So I’ve been reading about multi-threading these past few days. Can you give me a real life example where the multi-threading might be used in a REST API web server?
2 Answers
A web server serves hypertext transfer protocol requests. While there is no requirement whatsoever on arrival times and service times, the idea is a successful service sometimes gets requests even more frequently than $\frac 1 {\text service-time}$: for requests to neither be discarded nor queue up, there must be some concurrency in processing.
There are different approaches to unwanted and/or illegal disclosure of confidential data. Typically, threads sharing any given processor "core" concurrently enjoy identical access rights, while separate computers/processors/cores are restricted individually:
If serious about confidentiality, better restrict multi-threading to reducing the service time of single requests.

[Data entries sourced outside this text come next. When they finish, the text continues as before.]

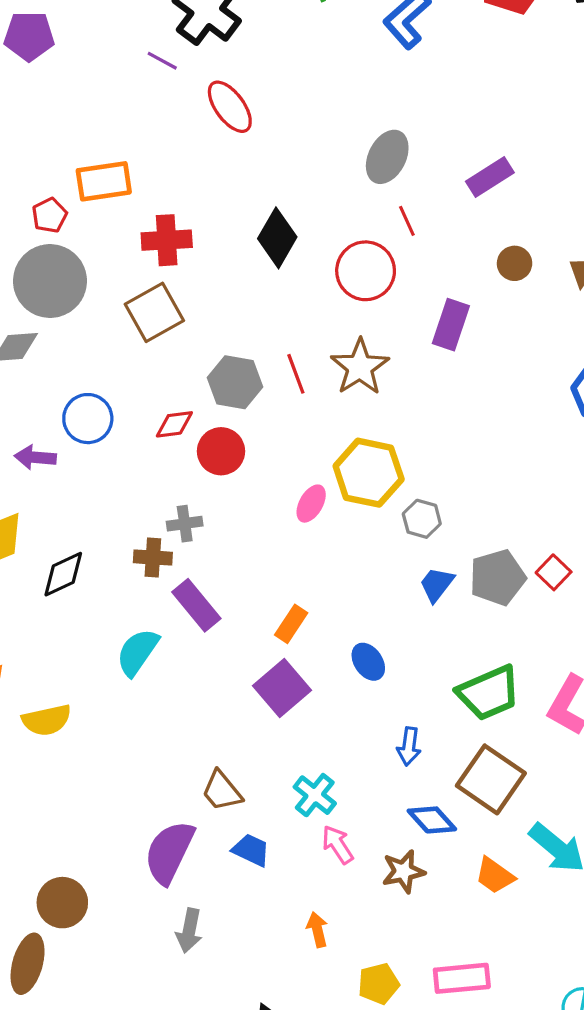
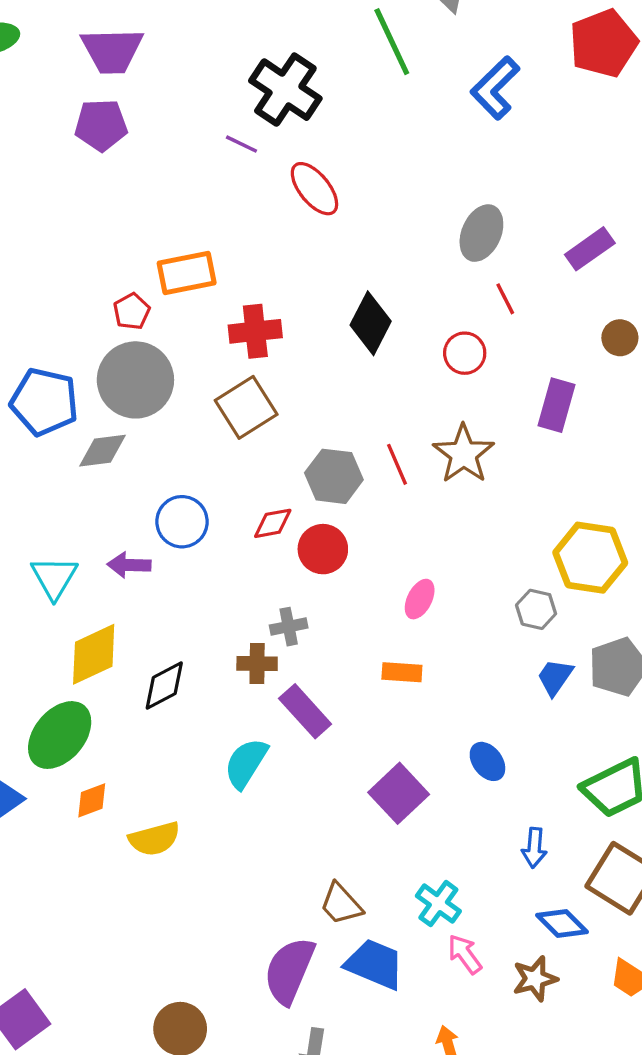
red circle: (366, 271) -> (465, 353), size x0.7
yellow hexagon: (369, 473) -> (590, 558), moved
orange rectangle: (291, 624) -> (402, 672), moved, turned 63
blue trapezoid: (251, 850) -> (375, 964), size x1.5

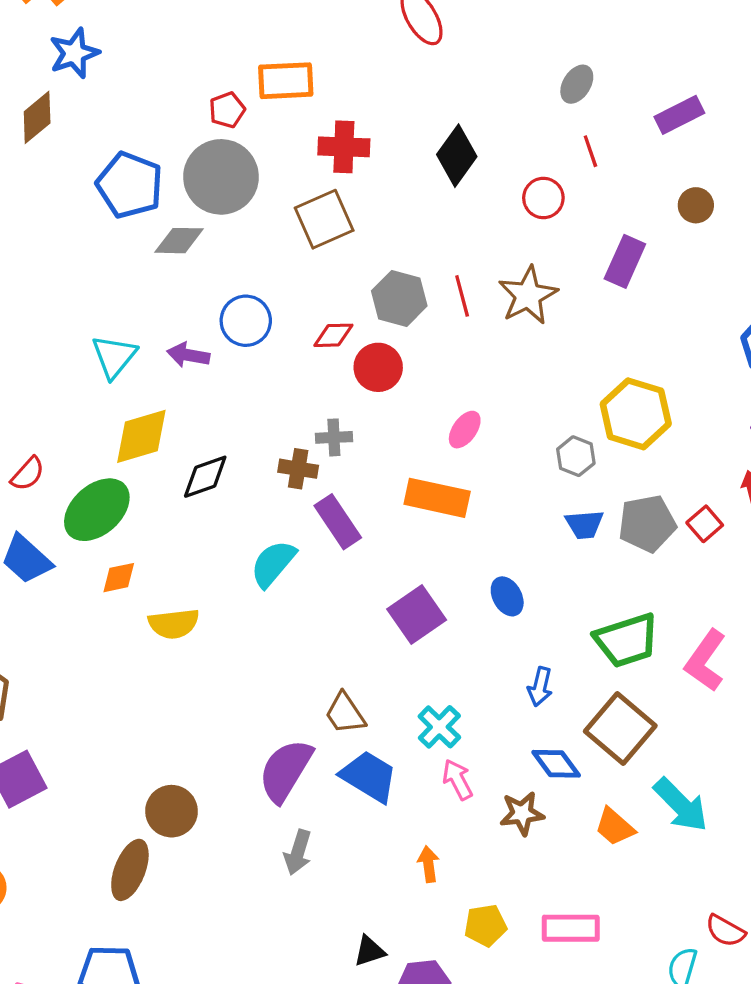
gray ellipse: (481, 233) -> (577, 84), size x0.7
orange rectangle: (402, 672) -> (437, 498), size x1.6
blue trapezoid: (555, 677) -> (584, 524), turned -138

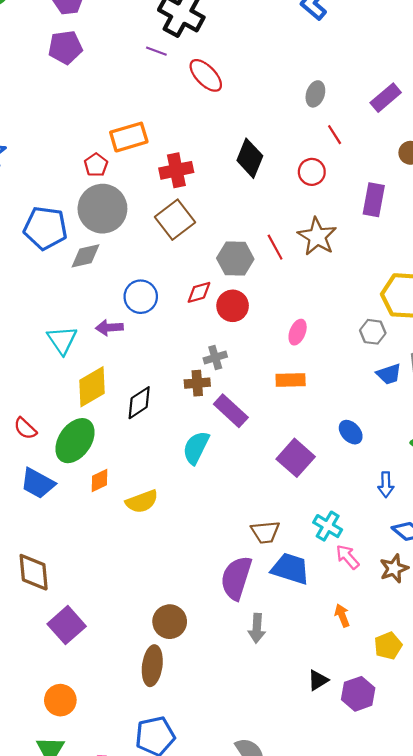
red semicircle: (28, 474) -> (25, 428), turned 105
orange rectangle: (437, 498) -> (291, 380), size x0.7
brown trapezoid: (345, 713) -> (265, 532), turned -48

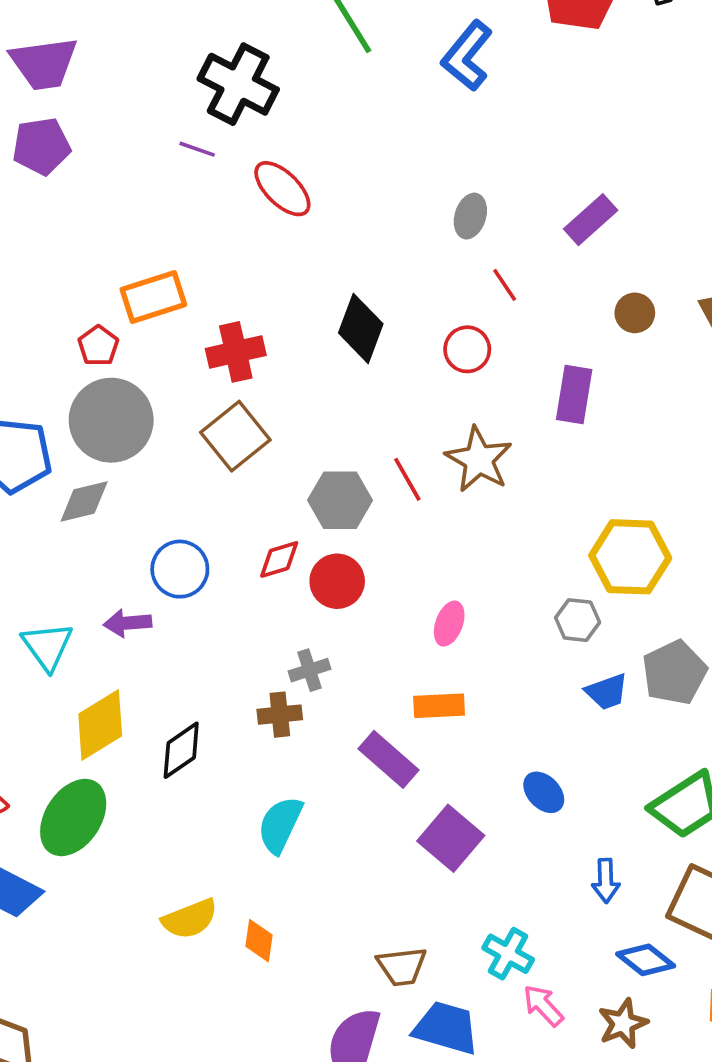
purple rectangle: (231, 411) -> (388, 759), moved
orange diamond: (99, 481) -> (259, 941), moved, turned -55

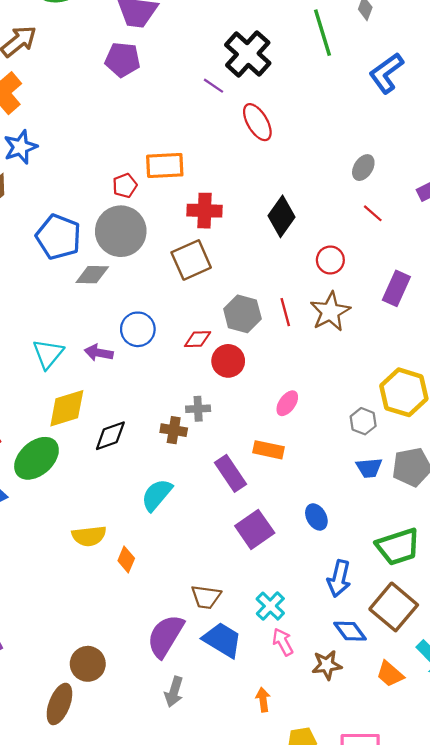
red line: (505, 285) -> (373, 213), turned -30
red circle: (467, 349) -> (330, 260), moved
blue arrow: (606, 881) -> (339, 578), size x1.4

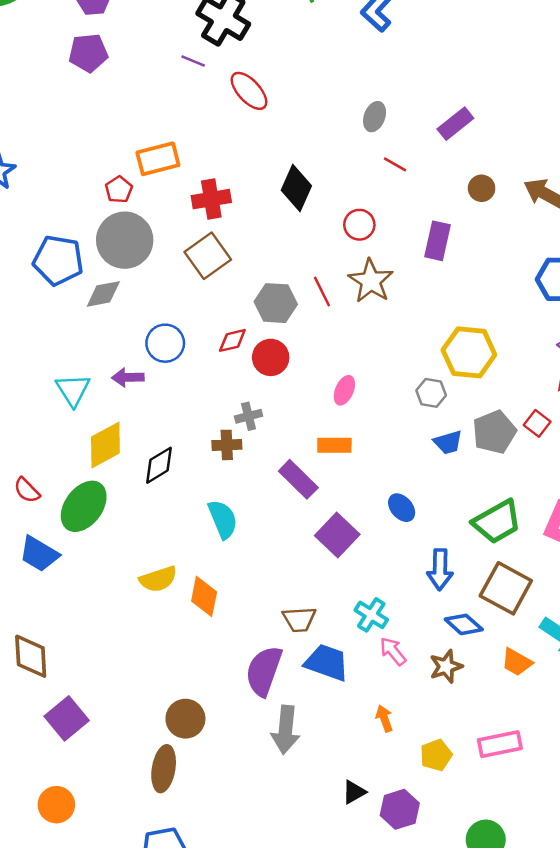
cyan semicircle: (157, 495) -> (223, 519), turned 129
orange diamond: (126, 560) -> (204, 596), size x1.4
gray arrow: (174, 692) -> (286, 730), size x1.4

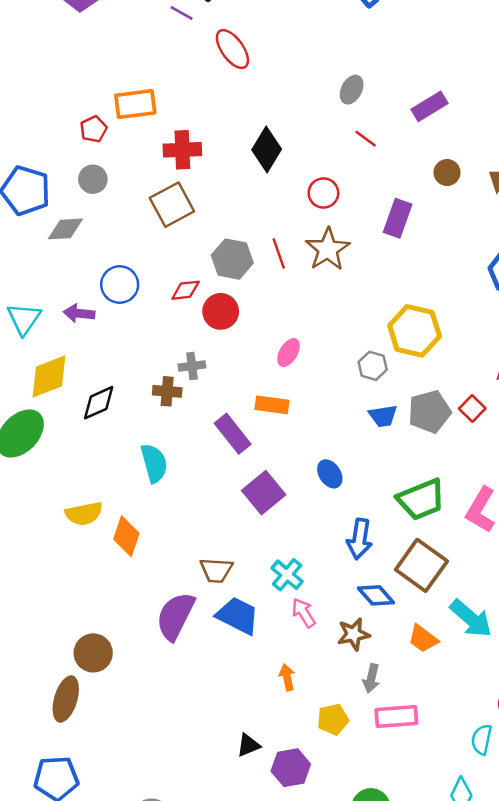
gray circle: (125, 240) -> (93, 179), size x0.5
gray arrow: (286, 730) -> (371, 678), moved, size x0.6

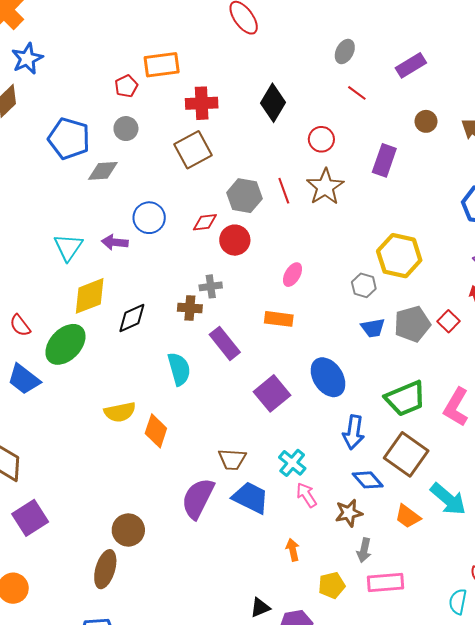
purple rectangle: (233, 434) -> (225, 343), moved
blue ellipse: (330, 474) -> (328, 377), size x1.6

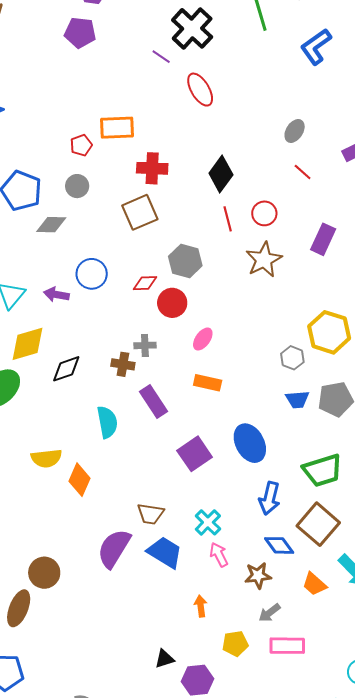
red line: (284, 191) -> (228, 219), moved
pink ellipse: (293, 275) -> (203, 339), moved
gray arrow: (364, 550) -> (269, 613), turned 35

This is where the REST of the protocol (& API (client side, mainly)) comes into the picture:
Keeping all information feasible with the client and transferring it per request (REpresentational State Transfer) means identifying requests for the same confidentiality domain was extra effort.
There is a thesis turned into free (and open) book that covers pretty much every aspect of concurrent Web servers and applications (including REST): Concurrent Programming for Scalable Web Architectures (thanks to Benjamin Erb).
But the main idea is simple and old: as long as separate requests are independent from one another (and HTTP pretty much mandates that) we can process them completely separately and concurrently, i.e. each one in its own (logical) thread. Sure enough in the real world there are lots of nuances that make straightforward implementation not very practical and you need to "upgrade" this basic idea with various mechanisms (thread pool, connection pool, asynchronous IO, and so on).